(Directions)
Your reply should hold the line containing "Return results in <instances>...</instances>. Segment" and every later line of the records, reproduced exactly, and no other lines.
** Opening Information block **
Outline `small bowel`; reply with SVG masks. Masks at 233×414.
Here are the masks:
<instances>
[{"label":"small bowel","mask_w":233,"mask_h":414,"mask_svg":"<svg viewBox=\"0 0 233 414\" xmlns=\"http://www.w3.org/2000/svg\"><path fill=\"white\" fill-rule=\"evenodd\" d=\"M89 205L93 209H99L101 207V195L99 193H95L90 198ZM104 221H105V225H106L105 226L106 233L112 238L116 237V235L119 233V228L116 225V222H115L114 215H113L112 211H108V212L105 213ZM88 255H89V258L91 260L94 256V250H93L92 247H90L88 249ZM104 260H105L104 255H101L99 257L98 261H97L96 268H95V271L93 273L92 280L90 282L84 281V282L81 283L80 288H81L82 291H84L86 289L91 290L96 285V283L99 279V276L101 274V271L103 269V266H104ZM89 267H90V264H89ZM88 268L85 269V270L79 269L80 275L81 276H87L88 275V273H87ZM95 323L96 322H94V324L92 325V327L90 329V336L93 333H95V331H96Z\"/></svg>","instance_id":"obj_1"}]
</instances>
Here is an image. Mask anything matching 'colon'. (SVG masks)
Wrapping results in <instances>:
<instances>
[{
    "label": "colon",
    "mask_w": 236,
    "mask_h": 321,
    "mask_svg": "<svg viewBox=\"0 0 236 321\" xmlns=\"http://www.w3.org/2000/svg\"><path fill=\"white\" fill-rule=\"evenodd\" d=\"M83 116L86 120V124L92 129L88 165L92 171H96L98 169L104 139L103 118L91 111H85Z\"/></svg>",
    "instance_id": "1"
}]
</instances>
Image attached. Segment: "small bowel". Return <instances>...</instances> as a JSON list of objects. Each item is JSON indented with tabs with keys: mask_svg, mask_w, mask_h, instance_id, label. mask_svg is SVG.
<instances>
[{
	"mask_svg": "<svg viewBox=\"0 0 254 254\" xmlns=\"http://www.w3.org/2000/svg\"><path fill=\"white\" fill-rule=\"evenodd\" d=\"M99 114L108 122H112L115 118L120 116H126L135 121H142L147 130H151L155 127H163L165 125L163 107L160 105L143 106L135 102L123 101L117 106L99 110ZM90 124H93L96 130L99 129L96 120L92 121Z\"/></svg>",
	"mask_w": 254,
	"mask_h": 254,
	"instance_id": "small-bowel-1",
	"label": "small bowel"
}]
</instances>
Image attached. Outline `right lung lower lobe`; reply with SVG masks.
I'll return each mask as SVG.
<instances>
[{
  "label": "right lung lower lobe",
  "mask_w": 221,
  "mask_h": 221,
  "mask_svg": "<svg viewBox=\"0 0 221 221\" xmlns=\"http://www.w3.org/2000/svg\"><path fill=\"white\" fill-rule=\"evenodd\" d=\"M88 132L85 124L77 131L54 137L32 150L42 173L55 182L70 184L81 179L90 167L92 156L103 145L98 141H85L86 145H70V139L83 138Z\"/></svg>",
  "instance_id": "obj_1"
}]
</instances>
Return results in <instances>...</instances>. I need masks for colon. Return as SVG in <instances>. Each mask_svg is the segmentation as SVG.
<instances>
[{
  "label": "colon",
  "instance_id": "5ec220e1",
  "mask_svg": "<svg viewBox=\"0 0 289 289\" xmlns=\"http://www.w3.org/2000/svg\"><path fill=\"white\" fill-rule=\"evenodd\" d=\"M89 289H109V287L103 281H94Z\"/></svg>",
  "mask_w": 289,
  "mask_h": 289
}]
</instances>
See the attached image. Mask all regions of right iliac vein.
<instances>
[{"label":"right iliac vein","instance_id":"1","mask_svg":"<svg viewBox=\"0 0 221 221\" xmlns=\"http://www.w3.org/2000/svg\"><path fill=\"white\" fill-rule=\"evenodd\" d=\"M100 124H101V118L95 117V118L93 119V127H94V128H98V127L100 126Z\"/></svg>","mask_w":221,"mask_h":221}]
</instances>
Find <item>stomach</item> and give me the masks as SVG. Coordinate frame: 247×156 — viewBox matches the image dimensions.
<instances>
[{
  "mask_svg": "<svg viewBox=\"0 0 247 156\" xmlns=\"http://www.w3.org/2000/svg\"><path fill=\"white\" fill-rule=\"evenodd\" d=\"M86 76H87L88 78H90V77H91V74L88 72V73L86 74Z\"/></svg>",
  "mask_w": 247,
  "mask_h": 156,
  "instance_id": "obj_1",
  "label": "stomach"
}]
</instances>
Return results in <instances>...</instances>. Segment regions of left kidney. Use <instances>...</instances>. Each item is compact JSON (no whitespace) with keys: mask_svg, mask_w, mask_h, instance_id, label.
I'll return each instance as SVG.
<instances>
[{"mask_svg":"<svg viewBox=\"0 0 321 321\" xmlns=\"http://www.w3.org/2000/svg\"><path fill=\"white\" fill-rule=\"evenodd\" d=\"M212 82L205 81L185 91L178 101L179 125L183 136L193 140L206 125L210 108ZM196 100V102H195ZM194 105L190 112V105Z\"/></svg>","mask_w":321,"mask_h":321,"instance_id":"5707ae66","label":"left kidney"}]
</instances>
** Closing Information block **
(Answer section)
Return results in <instances>...</instances>. Segment regions of left kidney. Use <instances>...</instances>. Each item is compact JSON (no whitespace) with keys: mask_svg, mask_w, mask_h, instance_id, label.
I'll return each instance as SVG.
<instances>
[{"mask_svg":"<svg viewBox=\"0 0 321 321\" xmlns=\"http://www.w3.org/2000/svg\"><path fill=\"white\" fill-rule=\"evenodd\" d=\"M212 82L205 81L185 91L178 101L179 125L183 136L193 140L206 125L210 108ZM196 100V102H195ZM194 105L190 112V105Z\"/></svg>","mask_w":321,"mask_h":321,"instance_id":"5707ae66","label":"left kidney"}]
</instances>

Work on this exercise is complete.